1. It’s for the kids.
Of course, teachers teach for the kids. Our students are what motivate us to get up in the early morning to make it to school in time to get our classrooms ready for the day, even after long nights of planning lessons or grading papers. Our students are funny, heartwarming and excited to learn. They do unexpected things and keep each day interesting. When a tragedy unfolds at a school, even if it isn’t anywhere near our school, the students are the first to jump in and help in any way they can. From collecting donations to holding fundraising events, my students care so deeply and just want to help. In the wake of every tragedy, there is this beautiful need to pull together and make a difference, and I want to be there to help them do that.
2. I can be a good role model and a safety net.

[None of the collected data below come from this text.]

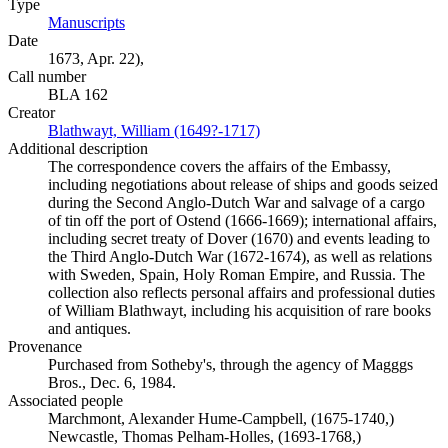
Type
Manuscripts
(Opens in new tab)
Date
1673, Apr. 22),
Call number
BLA 162
Creator
Blathwayt, William (1649?-1717)
(Opens in new tab)
Additional description
The correspondence covers the affairs of the Embassy,
including negotiations about release of ships and goods seized
during the Second Anglo-Dutch War and salvage of a cargo
of tin off the port of Ostend (1666-1669); international affairs,
including secret treaty of Dover (1670) and events leading to
the Third Anglo-Dutch War (1672-1674), as well as relations
with Sweden, Spain, Holy Roman Empire, and Russia. The
collection also reflects personal affairs and professional duties
of William Blathwayt, including his acquisition of rare books
and antiques.
Provenance
Purchased from Sotheby's, through the agency of Magggs
Bros., Dec. 6, 1984.
Associated people
Marchmont, Alexander Hume-Campbell, (1675-1740,)
Newcastle, Thomas Pelham-Holles, (1693-1768,)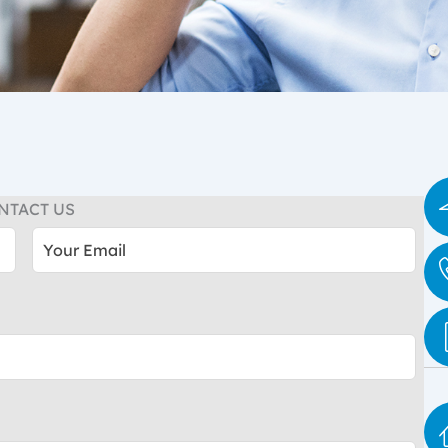
NTACT US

Teachers are now trained to be on the lookout for unsettling behavior or sudden changes in students. Often, we will never know if we have caught someone and gotten them the help we need before something unthinkable happens, and it is a misnomer that anyone can really see the signs before something like this happens. However, I know that I have helped many, many students open up and feel empowered by turning to the counseling programs our school offers rather than allowing their feelings to eat at them. When I tell them there is no shame in accepting help if they are going through a rough patch or just need someone to talk to, they believe me. If I can help even one student find a safe space in school, I’ve done my job.
3. It’s for the community.
School shootings like the ones in Newtown, CT and Littleton, CO not only take a toll on the school, but on the entire community, as well. At the center of every community is its school system, and when a tragedy occurs within a school, it affects the community, as well. While I do teach for the students, I also teach because I believe in the community in which I teach. I want to empower my students to go forth and do real and permanent good in the world, starting with the community in which they live. Knowing that this good extends into the community and can inspire more people to become role models and safety nets means fewer tragedies have to occur at all.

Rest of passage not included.